Entonces, ante la imposibilidad de traducir a otros lo que nos significan los libros o la emoción que nos produce leer transformamos esa ebullición personal e íntima en actos concretos a los que podríamos llamar, “actos lectores”.
El primer acto lector, claro está, es leer. Puede parecer una perogrullada, pero hay muchos lectores de aspiración; es decir, gente a quien sí le gustaría leer o bien, entiende que debe leer o que la lectura es algo importante y bueno para quien la realiza, pero que ni por asomo lo harán.

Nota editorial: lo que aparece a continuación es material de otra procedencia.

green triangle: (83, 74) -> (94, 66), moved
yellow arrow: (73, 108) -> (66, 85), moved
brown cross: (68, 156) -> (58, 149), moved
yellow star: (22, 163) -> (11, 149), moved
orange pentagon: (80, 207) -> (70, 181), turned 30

Pretextos, hay muchos, casi todos tienen que ver con el dinero. “Leer no da dinero”, aseveran, “y uno tiene que perseguir la papa”, me han dicho taxistas, ingenieros, amas de casa, vendedores afuera del metro, incluso, maestros. Estos lectores dormidos al menos saben lo que se pierden, aunque no les interese, que los hay peores. Que leer no da dinero está al mismo nivel que el: “es que no tengo tiempo”.

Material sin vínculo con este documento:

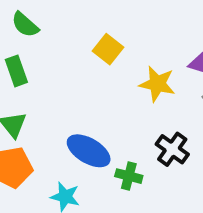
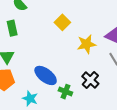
yellow star: (157, 84) -> (87, 44), turned -30

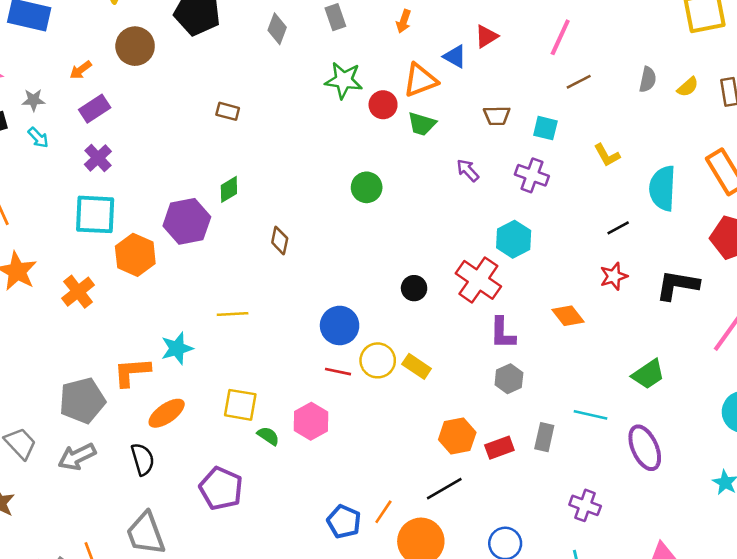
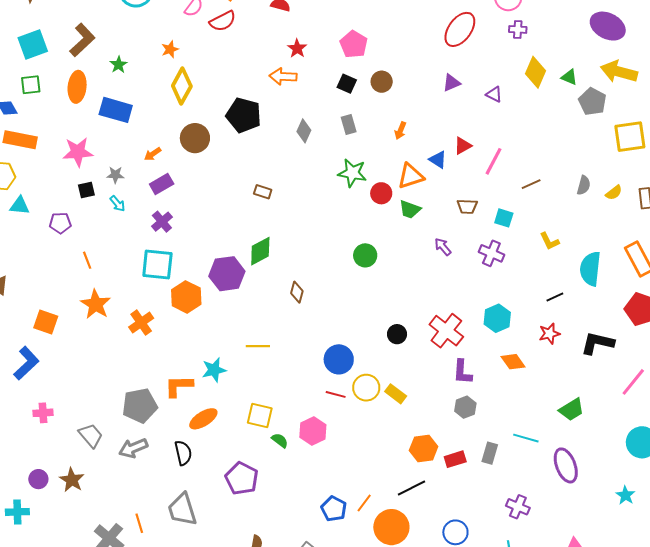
pink line: (560, 37) -> (493, 161), moved
green diamond: (229, 189) -> (260, 251), size x1.4
cyan hexagon: (514, 239) -> (497, 318), moved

Entonces, hemos hecho el primer acto lector de leer. Y cuando leemos por gusto o emoción se desatan una serie de acciones que tienen como fin construir, para quien lee, su espacio lector. Este espacio está dotado de símbolos, acciones y proyecciones. Cada lector es un continente de guiños y representaciones de la lectura que construyen hacia el interior y hacia el exterior una personalidad.
Este fin de semana, por ejemplo, realicé un segundo acto lector: es decir, compré un libro. No hemos meditado con suficiencia los mecanismos por los cuales compramos tal o cual libro. En mi caso era un artista. Un libro hermoso y doloroso tanto por su hechura como por lo que cuenta. En páginas enfrentadas, por un lado se relata la biografía de un hombre y en la otra aparece una fotografía. Todo normal hasta el momento, pero conforme avanzas la biografía tiene tachaduras y la imagen también, hasta que al final solo queda un par de oraciones que describen al hombre y de la fotografía solo quedan ruinas circulares de distinto color que presumen, hubo ahí un perfil.

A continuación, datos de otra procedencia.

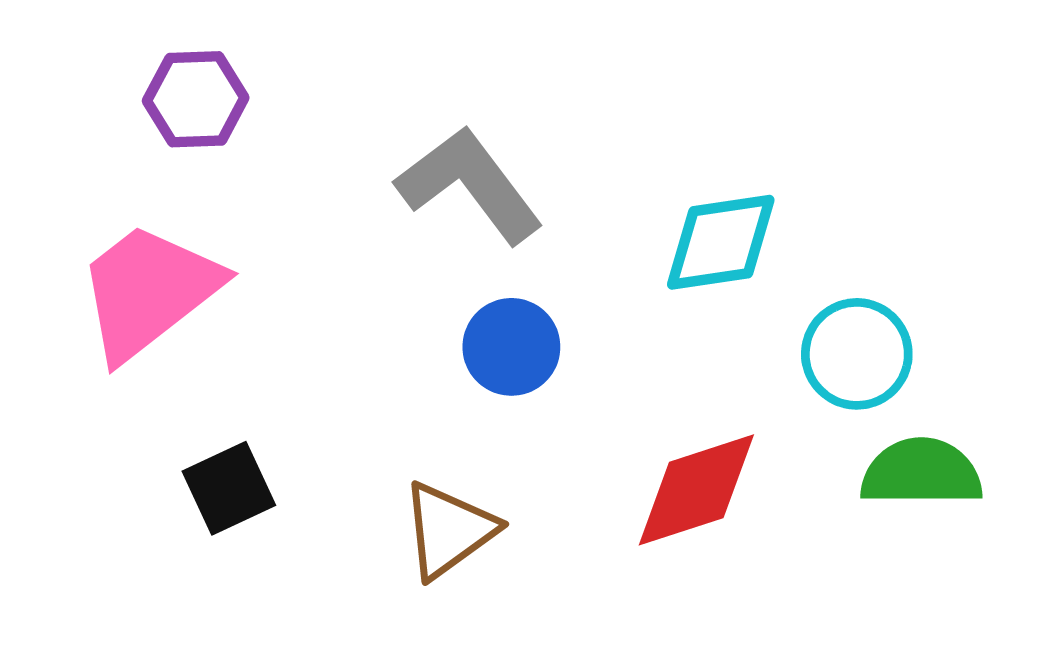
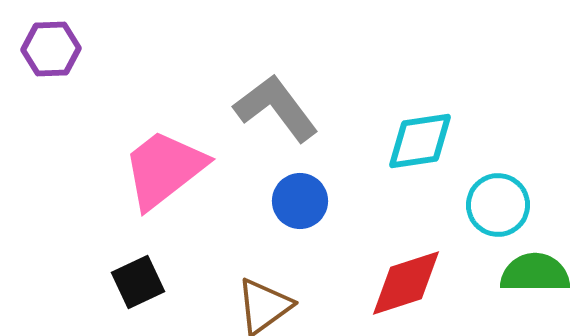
purple hexagon: (196, 99) -> (51, 49), moved
pink trapezoid: (149, 291) -> (164, 169), moved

El libro me quitó el aliento, aunque ahora mismo no recuerdo el nombre del artista, pero sí que lo escribió para hablar del Alzheimer de su abuelo. Cuando lo pagué le dije a la vendedora: “este libro será muy usado cuando esté en el asilo”.
¿Por qué creo que estaré en el asilo? Tal vez, porque en una lectura rápida de mi vida, vi que eso es una posibilidad y que ese libro me acompañaría y me daría ciertas lecturas de mi mismo y ese entorno.
Tal vez porque, incluso en esa posibilidad, asumí que no renunciaré a lo que sé ahora: que los libros son una redención para nuestras vidas porque nos permiten conectarnos con acaso, lo único verdaderamente sagrado que poseemos: nuestra historia propia.
Y nadie puede mentir al respecto. Y sí, si de alguna forma los libros nos acercan a nuestras verdades, al menos ante el examen final de nuestras vidas podríamos no castigarnos demasiado al recordar.
Entonces, ese sencillo acto lector que cometí: comprar un libro, fue una serie de complejas lecturas de mi vida, como asumo que ocurre con quien compra libros. En esa sencilla y mecánica transacción en una librería o ante un vendedor, realizamos una operación del alma, una radiografía milimétrica de quienes somos y cómo ese libro al unirse a nuestra biblioteca refuerza también la idea de quienes creemos que somos o seremos. Así, no compramos un libro nada más, sino una imagen que tenemos de nosotros.
Y con ese sencillo acto lector, de ciertas maneras, nos redimimos. Con ese sencillo acto lector reafirmamos quienes somos aunque luego no lo volvamos a ver en el caos de nuestros libreros. Y saber quienes somos, reafirmar el yo sin duda, es un leve momento de certidumbre en el caos cotidiano de nuestras vidas.